The Olympics and North Korea

I don’t know about you but I have not been able to get any sleep these past two weeks because of the Olympics. The time difference from London to Korea makes us have to stay up all night to be able to see all of the good games. But, let me tell you. It’s been worth it. South Korea has been doing extremely well, currently ranking 5th. It really is astonishing that a country so small would be doing this well. My parents can’t stop talking about that fact.

But South Korea is not the only Korea that has been doing surprisingly well. North Korea has also been raising a few eyebrows. With four golds and one bronze, North Korea has apparently won the most medals since the 1992 Olympics. And they have even set a new world record for the men’s 62 kg class category in weightlifting. I would say that’s doing extremely well for a country in the state that North Korea is in.

Kim Un Guk was able to lift a whopping 327 kilograms (721 lbs), adding 1 kg to the previous world record for weightlifting, which was held by Zhang Jie of China. Apparently, it is understood that a person is only able to lift 2.5 times his or her own weight. However, Kim was able to lift 3 times his weight, surprising the world.

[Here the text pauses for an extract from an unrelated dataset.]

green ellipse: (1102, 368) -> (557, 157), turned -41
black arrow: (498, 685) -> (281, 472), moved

North Korea first participated in the Summer Olympic Games in 1972 and has been in the Games since then except when they joined the Soviet-led boycott of the 1984 Summer Olympics and also when they boycotted the 1988 Seoul Summer Olympic Games. But North Korean athletes do not have the same Olympic experience that athletes from other countries get to enjoy. In the 2008 Beijing Olympics athletes were reportedly not allowed out of their Olympic compound except for training or events. John Canzano of the Oregonian spoke to some who worked at the North Korea camp and found that athletes were not allowed to mingle with other athletes, and sight-seeing and other cultural events were strictly banned. Members of the North Korean woman’s soccer team are not even allowed to give interviews to reporters, and the responses from their coaches are bland to the point of insult, the AP reports. Some North Korean athletes haven’t bothered to show up to ceremonies where they would be awarded a medal.

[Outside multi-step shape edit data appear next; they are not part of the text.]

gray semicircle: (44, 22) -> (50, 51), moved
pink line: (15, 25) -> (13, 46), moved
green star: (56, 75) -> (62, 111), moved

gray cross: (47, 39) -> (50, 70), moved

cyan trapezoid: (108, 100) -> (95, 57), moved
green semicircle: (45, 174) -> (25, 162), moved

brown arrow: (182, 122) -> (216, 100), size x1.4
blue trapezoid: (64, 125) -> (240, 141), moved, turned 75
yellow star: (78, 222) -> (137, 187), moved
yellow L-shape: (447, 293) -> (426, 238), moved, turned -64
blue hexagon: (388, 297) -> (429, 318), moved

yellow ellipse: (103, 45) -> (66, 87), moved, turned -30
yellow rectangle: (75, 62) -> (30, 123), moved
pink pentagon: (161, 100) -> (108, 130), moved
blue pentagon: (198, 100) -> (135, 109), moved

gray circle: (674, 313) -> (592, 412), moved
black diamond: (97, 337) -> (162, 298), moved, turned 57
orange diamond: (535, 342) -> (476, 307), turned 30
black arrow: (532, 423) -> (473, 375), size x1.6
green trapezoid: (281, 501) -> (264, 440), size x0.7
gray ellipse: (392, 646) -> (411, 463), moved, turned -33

In an interview about Olympian defectors, Olympic historian, David Wallechinsky was asked why there have never been any defectors from North Korea. He answers, “I have actually visited North Korea and this is the most repressive country I’ve ever been to. What they do is they threaten the families… I went to Albania one week after the fall of communism and I tracked down their greatest athlete ever in the Olympics who was a weight lifter, who was then working as a clown, a circus clown. And he told me that when he went to the 1972 Olympics there was one minder for every athlete. They were never allowed to be alone. And I’m sure that’s the exact same thing that the North Koreans are doing.”

Quite contrary to defection, the North Korean athletes have been turning their glory to their leader, Kim Jong Un and their country. Judo gold medalist An Kum Ae said, “As an athlete I believe by winning the gold medal I was able to glorify my nation and give support to the people of my nation, so I am really happy. I believe I gave some happiness and joy to our leader, Kim Jong Un.”

But other than love for their country and for their dear leader, what else could be driving these athletes to perform well? There have been some articles released that offer one possible explanation for this.

There have been rumors that North Korea only has two responses to athletes’ performances. If they do well they can expect refrigerators, cars, televisions and an immediate jump in social status. But poor performances, especially losing to their archenemy nations like the United States or South Korea, have consequences. Rumors of athletes being sent directly to labor camps upon arriving home are not confirmed, but it is a common procedure to open “review meetings” after the sports events in which participants “assess” their own and each other’s games, said Kim Yo-Han, a defector living in Seoul. North Korean defector Lee Chang-soo told Reuters in March that the difference between winning and losing an international competition could even be a matter of life and death. A bronze medal winner at the 1989 World Judo Championships, Lee’s life was turned upside down when he lost to a South Korean in the final of the 1990 Beijing Asian Games. Lee was sent to a coal mine for his failure.

Of course, much of the information regarding this are rumors and we will never know for sure what exactly happens to these athletes. I can only hope that they find peace in their game results and wish all of the North Korean athletes safety and well-being.